Sunday, November 9, 2008

I built a blog aggregator - waywework.it

I've been spending some time recently putting together a blog aggregator site for some of the folks I work with. Its now up and running at http://waywework.it. I hope this will be an interesting place to share our public community and as one of my colleagues said "this keeps my Google Reader much neater".

Today I'd like to talk about the code running this site which is posted and available on github at http://github.com/alexrothenberg/waywework.

I started thinking I would use an existing aggregator site and just apply my skin but when I did a quick search on github I most of the hard work existed in atom and rss gems and plugins and I wanted to take advantage of the just released Rails 2.2 so I decided to build my own. This turned out to be not too much work. Today I'd like to talk about how I put this together.

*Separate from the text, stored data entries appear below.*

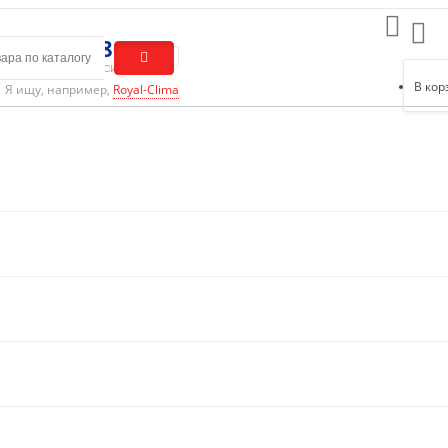
0) 301-01-86
ый звонок по России
В кор
Я ищу, например,
Royal-Clima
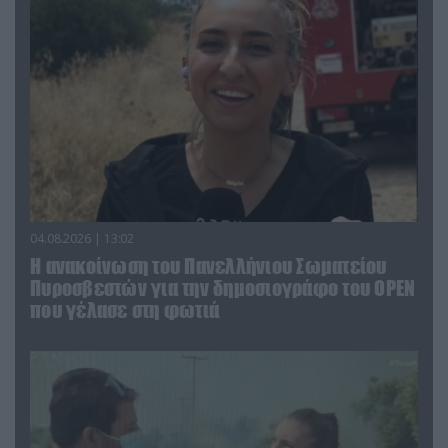
04.08.2026 | 13:02
Η ανακοίνωση του Πανελλήνιου Σωματείου
Πυροσβεστών για την δημοσιογράφο του OPEN
που γέλασε στη φωτιά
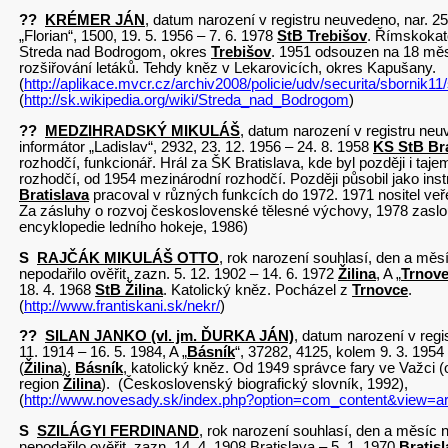
??
KRÉMER JÁN
, datum narození v registru neuvedeno, nar. 25
„Florian“, 1500, 19. 5. 1956 – 7. 6. 1978
StB Trebišov
. Římskokat
Streda nad Bodrogom, okres
Trebišov
. 1951 odsouzen na 18 měs
rozšiřování letáků. Tehdy kněz v Lekarovicích, okres Kapušany.
(
http://aplikace.mvcr.cz/archiv2008/policie/udv/securita/sbornik11
(
http://sk.wikipedia.org/wiki/Streda_nad_Bodrogom
)
??
MEDZIHRADSKÝ MIKULÁŠ
, datum narození v registru neuv
informátor „Ladislav“, 2932, 23. 12. 1956 – 24. 8. 1958
KS StB Bra
rozhodčí, funkcionář. Hrál za ŠK Bratislava, kde byl později i ta
rozhodčí, od 1954 mezinárodní rozhodčí. Později působil jako inst
Bratislava
pracoval v různých funkcích do 1972. 1971 nositel veř
Za zásluhy o rozvoj československé tělesné výchovy, 1978 zaslou
encyklopedie ledního hokeje, 1986)
S
RAJČÁK MIKULÁŠ OTTO
, rok narození souhlasí, den a mě
nepodařilo ověřit, zazn. 5. 12. 1902 – 14. 6. 1972
Žilina
, A „
Trnov
18. 4. 1968
StB Žilina
. Katolický kněz. Pocházel z
Trnovce
.
(
http://www.frantiskani.sk/nekr/
)
??
SILAN JANKO (vl. jm. ĎURKA JÁN)
, datum narození v regi
11. 1914 – 16. 5. 1984, A „
Básník
“, 37282, 4125, kolem 9. 3. 1954
(
Žilina
).
Básník
, katolický kněz. Od 1949 správce fary ve Važci (
region
Žilina
). (Československý biografický slovník, 1992),
(
http://www.novesady.sk/index.php?option=com_content&view=ar
S
SZILÁGYI FERDINAND
, rok narození souhlasí, den a měsíc
nepodařilo ověřit, zazn. 14. 4. 1908 Bratislava – 5. 1. 1970
Bratisl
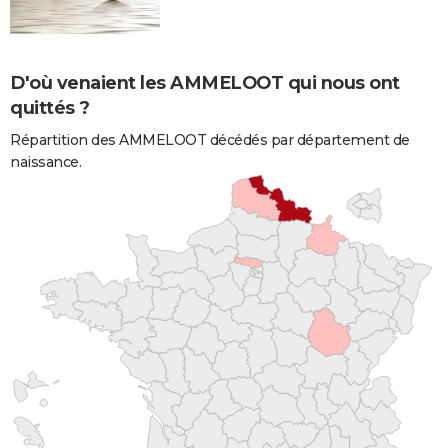
D'où venaient les AMMELOOT qui nous ont
quittés ?
Répartition des AMMELOOT décédés par département de
naissance.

First I created my project with some scaffolding for feeds which would have_many posts

class Feed < ActiveRecord::Base
has_many :posts, :dependent => :delete_all
end

class Post < ActiveRecord::Base
belongs_to :feed
end


I soon found the atom gem and rss parser built into ruby. Using them was a piece of cake as all I had to do was create a method to call each one in my Feed model

class Feed < ActiveRecord::Base
def get_posts_from_atom atom_xml
feed = Atom::Feed.new(atom_xml)
feed.entries.each { |entry|
link = entry.links.detect {|l| l.rel == 'alternate'}
create_post(:contents=>entry.content.value, :url=>link.href, :title=>entry.title, :published=>entry.published.to_s(:db), :updated=>entry.updated.to_s(:db))
}
return !feed.entries.blank?
end

def get_posts_from_rss rss_xml
rss = RSS::Parser.parse(rss_xml, false)
rss.items.each { |entry|
create_post(:contents=>entry.description, :url=>entry.link, :title=>entry.title, :published=>entry.date.to_formatted_s(:db), :updated=>entry.date.to_formatted_s(:db))
}
return !rss.items.blank?
end
end


Of course I had to create the glue wrapping it all together. A rake task to be call on a schedule

namespace :feeds do
desc "Load the feeds"
task :populate => :environment do
feeds = Feed.all
feeds.each do |feed|
feed.get_latest
end
end
end


and the logic to load the feed, parse it and update the posts.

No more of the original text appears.